Depending on the special education needs of the students, some additional considerations may be relevant for their instruction in health education. These considerations may apply to all health topics, but are particularly relevant to human development and sexual health. Some students with intellectual and physical disabilities or other challenges
may be at greater risk of exploitation and abuse, and some may not have experienced acknowledgement of their healthy sexuality or their right to enjoy their sexuality. These students may also have had fewer formal and informal opportunities to participate in sexual health education. Teachers need to ensure that these students’ privacy and dignity are protected, and that the resources used are appropriate to their physical, intellectual, social, and emotional development and needs. Different kinds of accommodations and approaches will be required for different students, but it is important to ensure that all students have access to information and support regarding their sexual health.

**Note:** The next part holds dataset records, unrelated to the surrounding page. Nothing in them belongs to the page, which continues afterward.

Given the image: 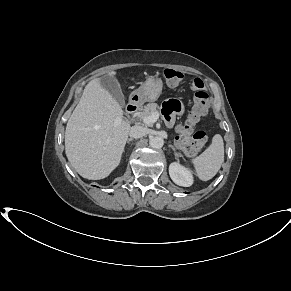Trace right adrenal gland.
Returning a JSON list of instances; mask_svg holds the SVG:
<instances>
[{
    "label": "right adrenal gland",
    "instance_id": "1",
    "mask_svg": "<svg viewBox=\"0 0 291 291\" xmlns=\"http://www.w3.org/2000/svg\"><path fill=\"white\" fill-rule=\"evenodd\" d=\"M130 141H133V139H132V138H129V139H128V143H129Z\"/></svg>",
    "mask_w": 291,
    "mask_h": 291
}]
</instances>
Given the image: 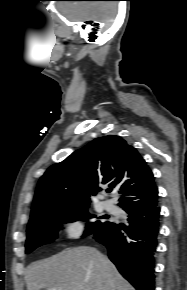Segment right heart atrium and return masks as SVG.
Segmentation results:
<instances>
[{"mask_svg":"<svg viewBox=\"0 0 187 290\" xmlns=\"http://www.w3.org/2000/svg\"><path fill=\"white\" fill-rule=\"evenodd\" d=\"M86 231V224L80 217H74L66 221L64 234L69 241L80 239Z\"/></svg>","mask_w":187,"mask_h":290,"instance_id":"right-heart-atrium-1","label":"right heart atrium"}]
</instances>
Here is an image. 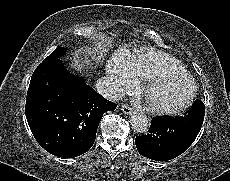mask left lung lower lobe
<instances>
[{
	"label": "left lung lower lobe",
	"instance_id": "obj_1",
	"mask_svg": "<svg viewBox=\"0 0 230 181\" xmlns=\"http://www.w3.org/2000/svg\"><path fill=\"white\" fill-rule=\"evenodd\" d=\"M205 105L196 100L185 116L153 118L147 135L138 136V152L156 161L181 155L196 139L204 120Z\"/></svg>",
	"mask_w": 230,
	"mask_h": 181
}]
</instances>
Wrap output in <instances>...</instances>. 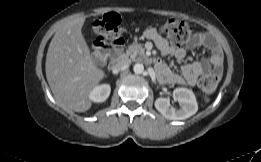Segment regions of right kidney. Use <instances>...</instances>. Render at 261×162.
<instances>
[{
	"instance_id": "ca27d5eb",
	"label": "right kidney",
	"mask_w": 261,
	"mask_h": 162,
	"mask_svg": "<svg viewBox=\"0 0 261 162\" xmlns=\"http://www.w3.org/2000/svg\"><path fill=\"white\" fill-rule=\"evenodd\" d=\"M111 87L109 84H102L93 88L89 94L90 100L99 103L104 102L110 95Z\"/></svg>"
}]
</instances>
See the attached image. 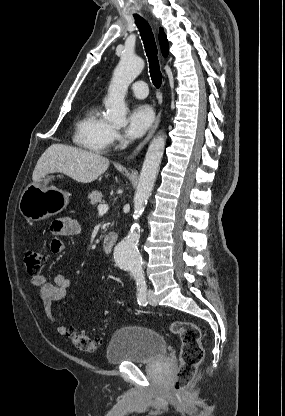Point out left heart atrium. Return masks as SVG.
<instances>
[{
  "mask_svg": "<svg viewBox=\"0 0 285 416\" xmlns=\"http://www.w3.org/2000/svg\"><path fill=\"white\" fill-rule=\"evenodd\" d=\"M153 121V110L150 106L139 104L133 107L128 116L126 135L131 139L141 137Z\"/></svg>",
  "mask_w": 285,
  "mask_h": 416,
  "instance_id": "1",
  "label": "left heart atrium"
}]
</instances>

Some students with special education needs may have difficulty with abstract thinking, including thinking about the consequences of their behaviour, and may have trouble
understanding the boundaries between private and public with respect to behaviour
or their own bodies. When teaching students with special education needs about sexual health, it is important to teach the information in a variety of ways and to provide ample opportunity for information to be repeated and for skills such as refusal skills to be practised and reinforced. Examples need to be concrete. Students need to be taught about their right to refuse and about ways of showing affection appropriately and recognizing and respecting consent.